There is a large and growing difference between the official trade statistics released by the United States and the People’s Republic of China. According to the United States, the 2017 bilateral merchandise trade deficit with China was $375.3 billion. According to China, its trade surplus with the United States was $275.8 billion—a $99.5 billion difference.

This report examines the differences in the trade data from the two nations in two ways. First, it compares the trade figures using the Harmonized Commodity Description and Coding System (Harmonized System) to discern any patterns in the discrepancies between the U.S. and Chinese data. This comparison reveals that nearly 90% of the difference in the value of China’s exports to the United States in 2016 was attributable to five types of goods. Those five types of goods, in order of the size of the discrepancy, were electrical machinery, machinery, toys and sporting goods, footwear, and optical and medical equipment.

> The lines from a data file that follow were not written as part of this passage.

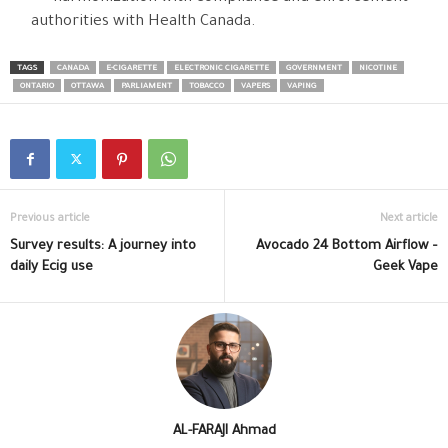
authorities with Health Canada.
TAGS
CANADA
E-CIGARETTE
ELECTRONIC CIGARETTE
GOVERNMENT
NICOTINE
ONTARIO
OTTAWA
PARLIAMENT
TOBACCO
VAPERS
VAPING
Previous article
Next article
Survey results: A journey into
Avocado 24 Bottom Airflow –
daily Ecig use
Geek Vape
AL-FARAJI Ahmad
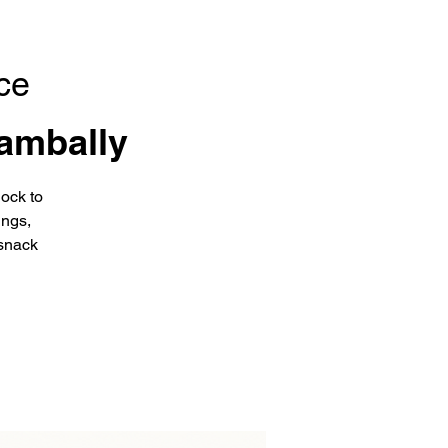
ce
ambally
ock to
ings,
snack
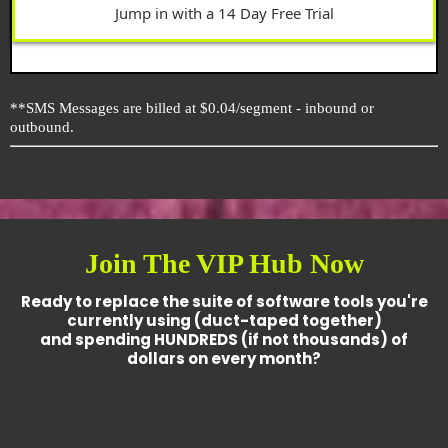
Jump in with a 14 Day Free Trial
**SMS Messages are billed at $0.04/segment - inbound or
outbound.
Join The VIP Hub Now
Ready to replace the suite of software tools you're
currently using (duct-taped together)
and spending HUNDREDS (if not thousands) of
dollars on every month?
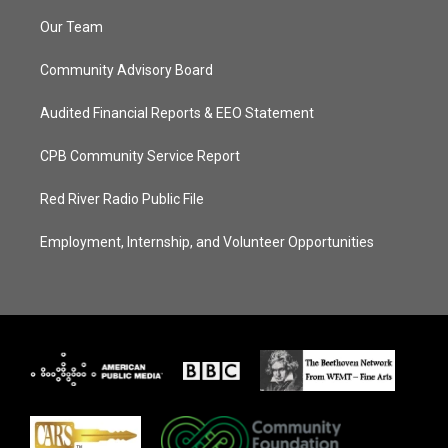
Our Team
Community Advisory Board
Audited Financial Reports & EEO Statement
CPB Community Service Report
Red River Radio Public File
Employment, Internship, and Volunteer Opportunities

The second approach to examining the differing trade data involves a review of the existing literature on the technical and non-technical sources of the trade data discrepancies. The literature reveals that the leading sources of the discrepancies are differences in the list value of shipments when they leave China and when they enter the United States, and differing attributions of origin and destination of Chinese exports that are transshipped through a third location (such as Hong Kong) before arriving in the United States.

In light of the differences in the official bilateral merchandise trade data, the U.S.-China Joint Commission on Commerce and Trade (JCCT) established a statistical working group in 2004. The working group has released two reconciliation studies (in 2009 and 2012) to identify the causes of the statistical discrepancies. The Working Group stated that the adjustments contained in the two studies are not meant to imply errors in the official statistics of either country.

This report is updated annually, after the release of official trade data by China and the United States.